For our latest installment of Curious Louisville, WFPL listener Ben Taylor came to us with this inquiry:
“Why is Louisville located at this particular point on the Ohio River instead of somewhere else?”
The answer lies mostly in the river — and the Falls of the Ohio.
At the Portland Museum just west of downtown Louisville, Teresa Lee took me on a topographical tour of the Falls of the Ohio, past and present.
Lee is the museum’s education and visitor services coordinator.
For early navigators, the prehistoric rock ledge formations and rapids that once interrupted the flow of much of the Ohio River near Portland were an impediment. But they were integral to the development of Louisville.

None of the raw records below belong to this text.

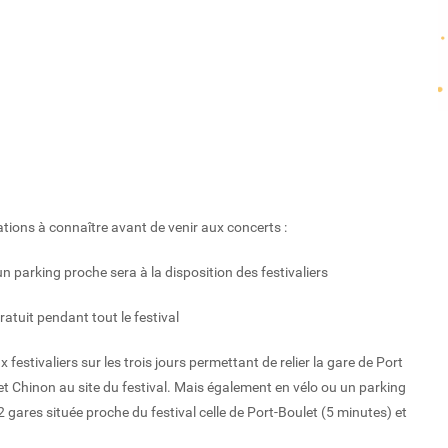
ations à connaître avant de venir aux concerts :
 un parking proche sera à la disposition des festivaliers
atuit pendant tout le festival
festivaliers sur les trois jours permettant de relier la gare de Port
t Chinon au site du festival. Mais également en vélo ou un parking
2 gares située proche du festival celle de Port-Boulet (5 minutes) et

Lee said prior to construction and expansion of the Portland Canal in the 1800s and -- much later -- the McAlpine Locks and Dam, navigating the falls was dangerous work for pilots of Ohio River vessels.
“You had to make a decision. There were times of year you had to stop and get out of the river and walk around," she said. "So you’ve got Louisville on one end of the falls and Portland on the lower end."
And becoming a stopping point for travelers was a recipe for growth. Over half a century, Louisville expanded from a modest settlement established by George Rogers Clark in the late 1700s into a full-fledged commercial center.
“John James Audubon, in the 1840s, he called it an overgrown city, so even by 1840 people were complaining about urban sprawl and things like that,” Lee said.
Louisville became a bustling place for shipping, manufacturing and other business, including -- infamously -- the slave trade.
And Lee said the site that would become Louisville appeared destined to be a significant location. The falls was already a strategic point long before European settlers got here, part of a vast Native American trading network.
“No matter what time period you’re looking at, whoever controls the falls controls the flow of resources through this area," said Lee. "Kentucky in general is geographically this transition zone between north and south and east and west.”
That centrality was also key to Louisville’s development.
The Ohio River has been altered over generations to accommodate commerce and safety, and remains part of the city’s lifeblood.
“We’ve modified the river considerably," said Lee. "It’s on average about five to seven feet wider and deeper than it used to be through damming upstream and dredging and things like that."
The Falls of the Ohio has been tamed, and today, boats and barges routinely pass through the locks.
People can still explore what remains of the Falls of the Ohio. A conservation area, fossil beds and an interpretive center are on the banks of the river at Clarksville, Indiana.